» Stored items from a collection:
....................

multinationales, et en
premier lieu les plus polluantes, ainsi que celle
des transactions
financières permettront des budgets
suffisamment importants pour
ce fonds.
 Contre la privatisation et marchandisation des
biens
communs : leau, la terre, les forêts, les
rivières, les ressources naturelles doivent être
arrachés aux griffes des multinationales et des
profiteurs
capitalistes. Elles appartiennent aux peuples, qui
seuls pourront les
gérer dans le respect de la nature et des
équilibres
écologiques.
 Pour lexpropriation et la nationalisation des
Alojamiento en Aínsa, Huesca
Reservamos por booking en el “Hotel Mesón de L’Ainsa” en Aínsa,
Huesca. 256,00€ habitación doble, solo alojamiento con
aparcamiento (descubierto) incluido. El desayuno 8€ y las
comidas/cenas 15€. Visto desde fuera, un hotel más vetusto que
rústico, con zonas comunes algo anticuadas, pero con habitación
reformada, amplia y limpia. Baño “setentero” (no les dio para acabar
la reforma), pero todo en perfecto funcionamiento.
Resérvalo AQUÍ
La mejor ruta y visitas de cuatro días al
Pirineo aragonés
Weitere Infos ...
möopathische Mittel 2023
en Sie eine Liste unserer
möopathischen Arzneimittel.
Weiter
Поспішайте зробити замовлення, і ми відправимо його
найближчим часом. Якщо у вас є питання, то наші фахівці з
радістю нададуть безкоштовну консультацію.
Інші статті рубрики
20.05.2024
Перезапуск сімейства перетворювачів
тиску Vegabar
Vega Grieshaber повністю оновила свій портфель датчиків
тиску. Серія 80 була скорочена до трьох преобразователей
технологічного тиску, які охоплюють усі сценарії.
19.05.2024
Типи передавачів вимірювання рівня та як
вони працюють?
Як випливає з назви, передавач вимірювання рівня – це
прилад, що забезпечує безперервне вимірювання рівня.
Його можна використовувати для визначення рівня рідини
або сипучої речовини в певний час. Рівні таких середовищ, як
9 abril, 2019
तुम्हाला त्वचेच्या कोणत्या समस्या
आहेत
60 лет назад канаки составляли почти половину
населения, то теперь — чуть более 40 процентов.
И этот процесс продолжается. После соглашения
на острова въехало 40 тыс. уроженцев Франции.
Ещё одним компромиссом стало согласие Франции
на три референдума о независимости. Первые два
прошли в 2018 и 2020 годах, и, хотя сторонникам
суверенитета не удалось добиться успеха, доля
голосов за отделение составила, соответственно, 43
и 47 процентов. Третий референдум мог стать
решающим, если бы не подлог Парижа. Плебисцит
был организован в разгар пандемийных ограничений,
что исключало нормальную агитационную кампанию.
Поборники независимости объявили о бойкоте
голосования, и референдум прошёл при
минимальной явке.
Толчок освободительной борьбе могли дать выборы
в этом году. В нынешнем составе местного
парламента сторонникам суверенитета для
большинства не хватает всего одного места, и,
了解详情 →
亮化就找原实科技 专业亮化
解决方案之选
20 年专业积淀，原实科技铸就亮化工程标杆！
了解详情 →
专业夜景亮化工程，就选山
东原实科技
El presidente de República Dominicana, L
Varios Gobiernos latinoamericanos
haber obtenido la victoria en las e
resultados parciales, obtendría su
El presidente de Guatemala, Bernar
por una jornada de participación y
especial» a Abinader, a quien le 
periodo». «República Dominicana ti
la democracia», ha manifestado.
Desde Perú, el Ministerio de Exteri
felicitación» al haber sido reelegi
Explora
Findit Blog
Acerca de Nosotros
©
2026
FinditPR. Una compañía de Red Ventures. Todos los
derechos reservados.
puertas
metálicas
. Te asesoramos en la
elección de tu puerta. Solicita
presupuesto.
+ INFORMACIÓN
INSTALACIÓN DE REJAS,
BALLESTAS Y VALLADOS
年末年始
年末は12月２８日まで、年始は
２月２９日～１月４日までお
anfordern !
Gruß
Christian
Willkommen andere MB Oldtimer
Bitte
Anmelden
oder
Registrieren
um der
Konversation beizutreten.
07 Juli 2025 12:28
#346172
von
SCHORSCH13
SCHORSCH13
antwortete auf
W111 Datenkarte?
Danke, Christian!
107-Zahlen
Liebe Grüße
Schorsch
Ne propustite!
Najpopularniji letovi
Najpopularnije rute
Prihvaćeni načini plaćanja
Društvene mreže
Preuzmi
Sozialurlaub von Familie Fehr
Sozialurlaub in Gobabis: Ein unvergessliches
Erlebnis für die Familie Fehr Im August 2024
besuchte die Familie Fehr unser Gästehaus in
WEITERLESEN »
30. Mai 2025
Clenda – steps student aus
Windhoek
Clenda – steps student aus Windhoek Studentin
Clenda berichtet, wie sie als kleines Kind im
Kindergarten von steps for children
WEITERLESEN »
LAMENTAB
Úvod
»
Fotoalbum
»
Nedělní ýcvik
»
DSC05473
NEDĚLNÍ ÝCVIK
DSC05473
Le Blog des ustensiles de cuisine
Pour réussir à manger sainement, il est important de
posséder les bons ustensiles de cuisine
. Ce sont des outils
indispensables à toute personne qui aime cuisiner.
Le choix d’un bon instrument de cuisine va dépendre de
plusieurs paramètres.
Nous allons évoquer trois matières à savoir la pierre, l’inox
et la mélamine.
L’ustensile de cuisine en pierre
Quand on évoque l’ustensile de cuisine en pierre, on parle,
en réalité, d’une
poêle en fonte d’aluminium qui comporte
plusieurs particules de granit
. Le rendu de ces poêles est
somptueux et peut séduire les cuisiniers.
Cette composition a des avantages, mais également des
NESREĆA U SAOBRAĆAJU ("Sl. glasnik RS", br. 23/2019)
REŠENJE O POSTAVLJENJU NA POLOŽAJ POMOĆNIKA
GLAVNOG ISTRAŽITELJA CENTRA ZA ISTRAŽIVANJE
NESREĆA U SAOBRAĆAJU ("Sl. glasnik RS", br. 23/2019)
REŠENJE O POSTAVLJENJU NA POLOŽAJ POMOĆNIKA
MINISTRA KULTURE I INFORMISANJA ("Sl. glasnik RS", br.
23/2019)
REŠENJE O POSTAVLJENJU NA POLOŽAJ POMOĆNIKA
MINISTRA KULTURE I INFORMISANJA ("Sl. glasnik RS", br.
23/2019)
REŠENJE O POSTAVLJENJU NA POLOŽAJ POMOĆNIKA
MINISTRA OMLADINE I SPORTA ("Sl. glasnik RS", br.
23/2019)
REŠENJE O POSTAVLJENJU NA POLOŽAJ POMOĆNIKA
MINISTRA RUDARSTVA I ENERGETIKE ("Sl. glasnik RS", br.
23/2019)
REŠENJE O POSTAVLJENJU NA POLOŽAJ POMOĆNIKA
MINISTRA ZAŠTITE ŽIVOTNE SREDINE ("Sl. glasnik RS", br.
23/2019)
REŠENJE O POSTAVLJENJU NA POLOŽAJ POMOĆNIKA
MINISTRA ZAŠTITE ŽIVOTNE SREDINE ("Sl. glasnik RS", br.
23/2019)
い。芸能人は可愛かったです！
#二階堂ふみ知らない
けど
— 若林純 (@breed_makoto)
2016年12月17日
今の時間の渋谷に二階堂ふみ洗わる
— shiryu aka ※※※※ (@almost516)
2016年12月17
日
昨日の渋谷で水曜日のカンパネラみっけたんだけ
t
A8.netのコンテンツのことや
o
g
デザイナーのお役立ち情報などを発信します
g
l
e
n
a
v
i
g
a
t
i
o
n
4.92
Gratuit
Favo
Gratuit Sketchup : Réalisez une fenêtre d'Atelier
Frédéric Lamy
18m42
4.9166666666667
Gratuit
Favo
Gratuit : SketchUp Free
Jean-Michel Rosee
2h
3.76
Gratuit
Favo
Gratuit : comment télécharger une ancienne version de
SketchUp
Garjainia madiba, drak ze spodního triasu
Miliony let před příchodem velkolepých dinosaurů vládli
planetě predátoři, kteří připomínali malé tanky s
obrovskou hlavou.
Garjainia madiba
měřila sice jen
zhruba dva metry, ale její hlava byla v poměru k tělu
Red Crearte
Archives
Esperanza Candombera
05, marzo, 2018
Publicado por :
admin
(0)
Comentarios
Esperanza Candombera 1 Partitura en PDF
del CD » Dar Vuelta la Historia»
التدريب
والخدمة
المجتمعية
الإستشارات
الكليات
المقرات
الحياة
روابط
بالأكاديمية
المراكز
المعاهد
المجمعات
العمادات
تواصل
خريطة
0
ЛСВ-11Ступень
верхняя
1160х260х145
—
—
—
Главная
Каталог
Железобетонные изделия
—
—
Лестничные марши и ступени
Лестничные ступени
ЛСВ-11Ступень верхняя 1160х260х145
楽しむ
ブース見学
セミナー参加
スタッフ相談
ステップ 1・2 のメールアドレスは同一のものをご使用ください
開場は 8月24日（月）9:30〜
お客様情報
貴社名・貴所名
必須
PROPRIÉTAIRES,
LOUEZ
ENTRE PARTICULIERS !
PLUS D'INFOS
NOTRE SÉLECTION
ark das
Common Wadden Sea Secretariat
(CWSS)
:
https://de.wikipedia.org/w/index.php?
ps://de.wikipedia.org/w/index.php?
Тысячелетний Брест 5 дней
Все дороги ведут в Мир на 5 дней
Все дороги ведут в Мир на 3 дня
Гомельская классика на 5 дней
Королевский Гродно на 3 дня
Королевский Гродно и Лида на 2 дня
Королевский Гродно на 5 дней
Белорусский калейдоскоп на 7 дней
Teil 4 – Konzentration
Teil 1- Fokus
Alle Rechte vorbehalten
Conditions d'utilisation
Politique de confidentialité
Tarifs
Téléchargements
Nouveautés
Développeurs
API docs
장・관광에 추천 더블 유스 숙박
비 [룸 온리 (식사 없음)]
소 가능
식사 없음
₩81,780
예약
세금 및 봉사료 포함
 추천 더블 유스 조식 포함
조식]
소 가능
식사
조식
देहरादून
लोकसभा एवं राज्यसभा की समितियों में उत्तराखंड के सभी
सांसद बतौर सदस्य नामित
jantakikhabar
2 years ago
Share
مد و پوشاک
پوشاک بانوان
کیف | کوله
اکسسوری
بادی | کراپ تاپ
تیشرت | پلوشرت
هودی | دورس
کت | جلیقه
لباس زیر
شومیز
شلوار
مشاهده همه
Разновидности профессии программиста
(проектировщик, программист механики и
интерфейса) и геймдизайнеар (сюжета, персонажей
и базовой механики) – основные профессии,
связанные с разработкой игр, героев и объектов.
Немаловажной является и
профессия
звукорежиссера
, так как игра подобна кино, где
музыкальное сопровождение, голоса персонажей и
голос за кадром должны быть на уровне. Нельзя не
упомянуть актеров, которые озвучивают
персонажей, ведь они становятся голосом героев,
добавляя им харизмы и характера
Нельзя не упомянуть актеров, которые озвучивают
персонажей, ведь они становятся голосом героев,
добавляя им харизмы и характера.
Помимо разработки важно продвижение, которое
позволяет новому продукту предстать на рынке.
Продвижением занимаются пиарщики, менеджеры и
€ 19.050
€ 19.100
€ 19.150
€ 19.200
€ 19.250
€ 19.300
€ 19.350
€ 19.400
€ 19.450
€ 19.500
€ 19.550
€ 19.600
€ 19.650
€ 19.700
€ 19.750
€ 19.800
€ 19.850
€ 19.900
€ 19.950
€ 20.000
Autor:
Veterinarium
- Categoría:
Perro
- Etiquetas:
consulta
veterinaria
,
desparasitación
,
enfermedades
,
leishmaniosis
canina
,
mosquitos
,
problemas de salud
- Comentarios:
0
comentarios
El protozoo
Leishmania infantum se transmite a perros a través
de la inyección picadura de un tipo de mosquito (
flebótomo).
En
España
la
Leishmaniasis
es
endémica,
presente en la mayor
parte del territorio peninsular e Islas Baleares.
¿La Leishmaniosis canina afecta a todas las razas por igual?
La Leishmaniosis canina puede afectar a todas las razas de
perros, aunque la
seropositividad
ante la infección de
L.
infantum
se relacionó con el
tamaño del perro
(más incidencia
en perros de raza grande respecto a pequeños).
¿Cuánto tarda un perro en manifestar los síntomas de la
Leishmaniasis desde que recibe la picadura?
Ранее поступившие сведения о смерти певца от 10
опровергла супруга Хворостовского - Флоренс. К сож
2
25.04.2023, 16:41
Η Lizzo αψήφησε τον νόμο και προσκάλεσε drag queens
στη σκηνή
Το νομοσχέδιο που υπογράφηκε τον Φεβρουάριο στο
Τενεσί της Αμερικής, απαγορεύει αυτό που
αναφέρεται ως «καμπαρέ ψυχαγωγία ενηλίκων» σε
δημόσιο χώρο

....................

» AIM OF THE EXERCISE:
All lines from the opening of the records through the line where "Alojamiento en Aínsa, Huesca" occurs are to be output verbatim. No other line belongs in the answer.

» RESPONSE AREA:
multinationales, et en
premier lieu les plus polluantes, ainsi que celle
des transactions
financières permettront des budgets
suffisamment importants pour
ce fonds.
 Contre la privatisation et marchandisation des
biens
communs : leau, la terre, les forêts, les
rivières, les ressources naturelles doivent être
arrachés aux griffes des multinationales et des
profiteurs
capitalistes. Elles appartiennent aux peuples, qui
seuls pourront les
gérer dans le respect de la nature et des
équilibres
écologiques.
 Pour lexpropriation et la nationalisation des
Alojamiento en Aínsa, Huesca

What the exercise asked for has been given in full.